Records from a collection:

^^^^^^^^^^^^^^^^

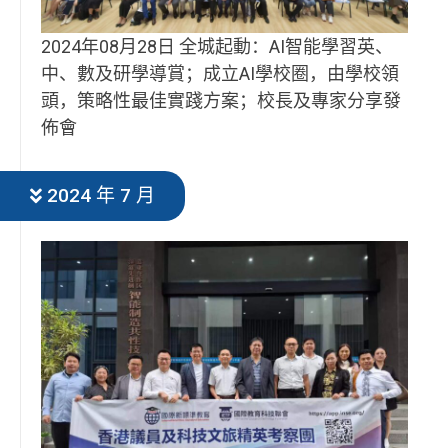
2024年08月28日 全城起動：AI智能學習英、
中、數及研學導賞；成立AI學校圈，由學校領
頭，策略性最佳實踐方案；校長及專家分享發
佈會
2024 年 7 月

^^^^^^^^^^^^^^^^

▸ What is being asked: Please copy every entry exactly, without the pictures.

▸ Answer space:
2024年08月28日 全城起動：AI智能學習英、
中、數及研學導賞；成立AI學校圈，由學校領
頭，策略性最佳實踐方案；校長及專家分享發
佈會
2024 年 7 月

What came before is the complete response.